Question

How do you convert `i(6 + 6i)` to polar form?

Answer 1

`(6sqrt2,(3pi)/4)`

Explanation:

To convert from `color(blue)"cartesian to polar form"`

`color(orange)"Reminder"`

`color(red)(|bar(ul(color(white)(a/a)color(black)(r=sqrt(x^2+y^2))color(white)(a/a)|)))" and "`

`color(red)(|bar(ul(color(white)(a/a)color(black)(theta=tan^-1(y/x))color(white)(a/a)|)))`

The first step, however, is to distribute the bracket.

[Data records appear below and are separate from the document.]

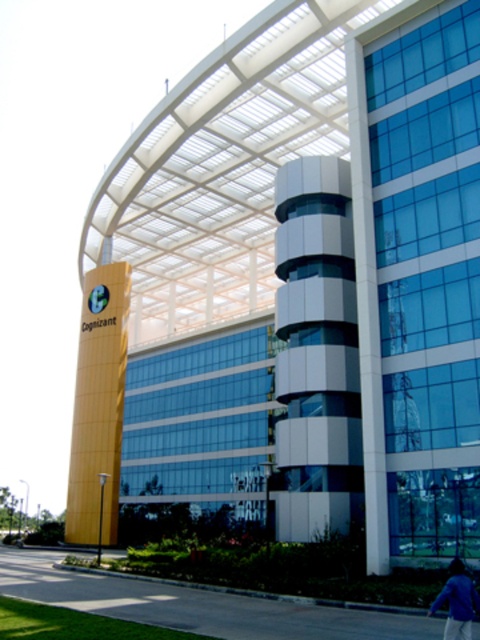 Question: Is smooth asphalt pavement at lower center bigger than blue fabric jacket at lower right?

Choices:
 (A) yes
 (B) no

Answer: (A)

Question: Can you confirm if smooth asphalt pavement at lower center is wider than blue fabric jacket at lower right?

Choices:
 (A) no
 (B) yes

Answer: (B)

Question: Which point is farther to the camera?

Choices:
 (A) smooth asphalt pavement at lower center
 (B) blue fabric jacket at lower right

Answer: (A)

Question: Which object appears farthest from the camera in this image?

Choices:
 (A) blue fabric jacket at lower right
 (B) smooth asphalt pavement at lower center

Answer: (B)

Question: Does smooth asphalt pavement at lower center have a larger size compared to blue fabric jacket at lower right?

Choices:
 (A) yes
 (B) no

Answer: (A)

Question: Which point is farther from the camera taking this photo?

Choices:
 (A) (476, 595)
 (B) (57, 595)

Answer: (B)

`rArri(6+6i)=6i+6i^2" and " color(red)(|bar(ul(color(white)(a/a)color(black)(i^2=(sqrt(-1))^2=-1)color(white)(a/a)|)))`

`rArr6i+6i^2=-6+6i`

here x = -6 and y = 6

`rArrr=sqrt((-6)^2+6^2)=sqrt72=6sqrt2`

Now - 6 + 6i is in the 2nd quadrant so we must ensure that `theta` is in the 2nd quadrant.

`theta=tan^-1((6)/-6)=tan^-1(-1)=-pi/4" in 4th quadrant"`

`rArrtheta=(pi-pi/4)=(3pi)/4" in 2nd quadrant"`

`rArr-6+6i=(-6,6)to(6sqrt2,(3pi)/4)" in polar form"`